Overdue research on social media in use in organisations and society

For years now I maintained that I had nothing of importance to tell the world to justify having a blog. To some extend I agreed with Geert Lovink (http://bit.ly/Eo2IP) that blogging has a strong nihilist impulse and I am not one for self-exposure - usually. I was happy monitoring the developing social media use of fellow professionals and even in my workplace at the time, often getting disappointed with many hyped initiatives that inevitable lost momentum after the first few weeks. I follow Steve Bailey’s and about 20 other blogs on web2.0 and social media with interest and enjoyed participating in his social network for records managers (http://recordsmanagement2.ning.com). Even though I felt ever so slightly asocial watching passively how the world of collaboration manifested itself around me, I never really had the impulse to act and make myself heard (much). And now to the inevitable ‘but’…

But last week I felt I heard battle cries from all over the information management profession for the use of social media tools such as twitter, blogs and even live streaming of events. A Cilip event on Web2.0 (called Cilip2) suddenly sparked a large debate on Twitter (#cilip2) about the use of social media in the LIS sector and the professional body’s engagement with new technologies and its membership.
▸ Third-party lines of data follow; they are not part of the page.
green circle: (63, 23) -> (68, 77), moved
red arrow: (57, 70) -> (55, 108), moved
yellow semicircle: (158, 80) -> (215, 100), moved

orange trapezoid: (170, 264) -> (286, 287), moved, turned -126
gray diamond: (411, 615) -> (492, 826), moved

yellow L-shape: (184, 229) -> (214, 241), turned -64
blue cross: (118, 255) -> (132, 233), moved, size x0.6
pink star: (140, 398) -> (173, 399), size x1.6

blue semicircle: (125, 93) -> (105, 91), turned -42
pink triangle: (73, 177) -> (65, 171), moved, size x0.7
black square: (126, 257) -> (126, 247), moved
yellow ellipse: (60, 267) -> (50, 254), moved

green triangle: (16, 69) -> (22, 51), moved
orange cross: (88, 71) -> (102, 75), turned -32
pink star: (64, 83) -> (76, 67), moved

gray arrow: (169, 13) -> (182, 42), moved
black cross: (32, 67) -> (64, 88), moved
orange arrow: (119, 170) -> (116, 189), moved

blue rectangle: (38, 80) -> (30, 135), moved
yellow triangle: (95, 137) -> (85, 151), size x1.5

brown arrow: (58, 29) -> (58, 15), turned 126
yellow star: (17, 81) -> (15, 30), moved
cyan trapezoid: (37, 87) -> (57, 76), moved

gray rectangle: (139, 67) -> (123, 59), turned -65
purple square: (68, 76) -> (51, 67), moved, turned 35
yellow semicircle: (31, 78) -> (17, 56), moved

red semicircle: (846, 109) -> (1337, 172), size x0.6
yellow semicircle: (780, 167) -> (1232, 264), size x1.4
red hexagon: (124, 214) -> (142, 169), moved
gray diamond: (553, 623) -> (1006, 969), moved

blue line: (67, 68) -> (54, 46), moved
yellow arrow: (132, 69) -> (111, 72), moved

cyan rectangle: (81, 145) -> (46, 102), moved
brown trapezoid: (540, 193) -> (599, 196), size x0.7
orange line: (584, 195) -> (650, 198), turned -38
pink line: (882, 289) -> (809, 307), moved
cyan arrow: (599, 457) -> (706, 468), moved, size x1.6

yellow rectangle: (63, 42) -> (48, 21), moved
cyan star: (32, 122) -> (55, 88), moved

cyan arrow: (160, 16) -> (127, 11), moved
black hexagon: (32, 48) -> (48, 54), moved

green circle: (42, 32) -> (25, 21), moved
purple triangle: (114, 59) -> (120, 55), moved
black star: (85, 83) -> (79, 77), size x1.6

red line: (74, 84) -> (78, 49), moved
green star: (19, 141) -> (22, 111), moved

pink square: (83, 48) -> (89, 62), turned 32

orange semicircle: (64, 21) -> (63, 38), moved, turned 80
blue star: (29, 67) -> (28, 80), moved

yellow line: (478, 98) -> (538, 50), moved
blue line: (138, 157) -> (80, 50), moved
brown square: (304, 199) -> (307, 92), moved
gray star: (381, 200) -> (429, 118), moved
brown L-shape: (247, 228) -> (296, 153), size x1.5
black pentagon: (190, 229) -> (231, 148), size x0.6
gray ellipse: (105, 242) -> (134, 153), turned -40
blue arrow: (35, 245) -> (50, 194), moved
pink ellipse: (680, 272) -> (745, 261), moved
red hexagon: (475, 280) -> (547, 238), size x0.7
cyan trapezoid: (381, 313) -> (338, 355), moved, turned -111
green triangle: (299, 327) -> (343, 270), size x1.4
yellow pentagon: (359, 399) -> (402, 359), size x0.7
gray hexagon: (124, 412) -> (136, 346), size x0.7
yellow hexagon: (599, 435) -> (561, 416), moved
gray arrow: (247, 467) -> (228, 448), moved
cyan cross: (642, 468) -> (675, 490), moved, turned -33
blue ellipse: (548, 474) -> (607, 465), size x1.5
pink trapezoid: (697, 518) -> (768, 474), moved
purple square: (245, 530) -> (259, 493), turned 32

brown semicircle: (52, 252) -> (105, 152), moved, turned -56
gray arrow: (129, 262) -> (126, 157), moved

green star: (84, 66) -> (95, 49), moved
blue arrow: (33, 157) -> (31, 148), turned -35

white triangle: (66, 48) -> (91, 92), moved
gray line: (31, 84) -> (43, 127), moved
It seemed that for the first time librarians all over the UK came together virtually to debate professional issue and suggested ways to improve professional engagement (interesting here is a blog post by digitalist  http://tinyurl.com/dc62zk).  A similar debate (on a much smaller scale) happened during the Records Management Society’s annual conference in Brighton last week where a few tweeters (#RMS09) were wondering why the conference organisers made so little use of social media tools and how subsequent conferences could be improved.

Tom Roper, in a subsequent blog post, is calling for “providing the practice on which theory can be developed” (http://bit.ly/CLFtL ) which is true in a way because how else can we gather quantitative and qualitative information on the uses of social media in organisations across the sectors. Being a newly converted academic though, I think serious research is now needed in order to disperse the hype of ‘Web2.0’ (and I am no great supporter of this term) and gain an understanding of its reality. Ever the pessimist I am wondering how much of all this web2.0 talk is hype and how much has been properly evaluated. There might be the ultimate study out there but if so, I can not find it because of all this information overload. I already have over 500 bookmarks in my delicious account and no time to properly read any of them. I more and more keep asking myself (and keep playing devil’s advocate):

·         How many organisations are using social media, to what extent and to which purpose?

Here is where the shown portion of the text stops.